Strate 3, le présent des événements
Nuit. Peut-être des braseros sur la place. La ferveur des derniers jours comme retombée. Une forme de lassitude ou un soupçon d’inquiétude ? Hier soir encore, des habitants du quartier apportaient des coussins, des couvertures et de la nourriture. Ce soir, rien. Puis la nouvelle tombe : l’esplanade est bouclée, des barrières métalliques sont dressées tout autour de la place. Certains disent que de nouveaux camions des forces de sécurité ont pris place. D’autres assurent que non. Plus personne ne peut entrer mais qui veut s’en aller peut encore sortir. L’équipe de volontaires fait sa ronde pour s’assurer que tout se passe bien, que chacun.e a de l’eau, de la nourriture et informe que de nouvelles toilettes ont été ouvertes à l’extrémité sud de la place. Des groupes de discussions spontanées s’improvisent comme chaque soir. Pourtant moins d’enthousiasme, une sorte de tension latente. Elle envoie un message à son frère Changement d’ambiance ce soir. La place est fermée. Quelles nouvelles dehors ? quelques secondes plus tard la réponse : Rien aux infos. Tout va bien ? il y a des bruits sourds aux abords de la place. Il y a des lampadaires qui s’éteignent. Deux étudiantes décident de quitter la place pour accompagner un étudiant malade. Des volontaires les escortent jusqu’aux barrières. Les forces de l’ordre refusent de laisser passer les deux étudiantes et le malade. Des dizaines de policiers sont regroupés, en tenue de combat, casqués, boucliers de plexiglas en main. Cette fois personne ne dit le contraire. Les étudiant.es et les volontaires refluent vers le centre de la place. Annoncent que les forces de l’ordre sont prêtes à les déloger. On ne peut plus sortir. On est nassé.es.

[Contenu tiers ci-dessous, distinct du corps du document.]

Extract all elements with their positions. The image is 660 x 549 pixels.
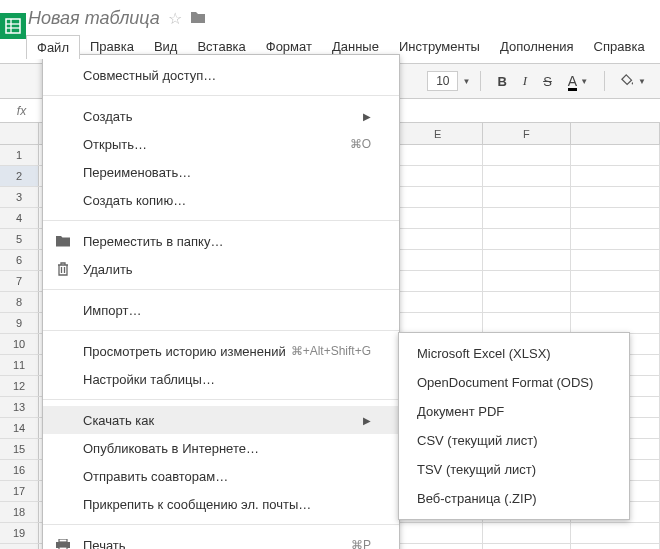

La proposition #12 tombe à point et me donne des pistes pour un chapitre en cours d'écriture. Mais aussi beaucoup de questionnements. Ce texte est une ébauche, un work in progress
L’écriture du scénario, parce que l’histoire se réécrit, ce côté paradoxale du rêve, aux limites du texte dans le scénario et le rêve, c’est troublant, et très réussi. Le visage des mains, le jeu des mains, la voix qui se brise, la photographie, toute l’interview du professeur est très vivante, l’émotion est palpable… on voit le film ici avec encore plus d’intensité.
(C’est lointain depuis son visionnement) mais cela m’évoque peut-être à tort « Toute une nuit sans savoir » de Payal Kapadia…
Merci beaucoup Michael pour ce retour qui me conforte notamment sur l’aspect visuel du texte. Et merci aussi pour la référence du film de Payal Kapadia
bravo pour l’ébauche en tout cas et tant mieux que la proposition vienne servir ton récit, d’une belle fluidité
les trois scènes du recto sont précises et nous donnent à voir comme le dit Michaël, voix, visages, tribune….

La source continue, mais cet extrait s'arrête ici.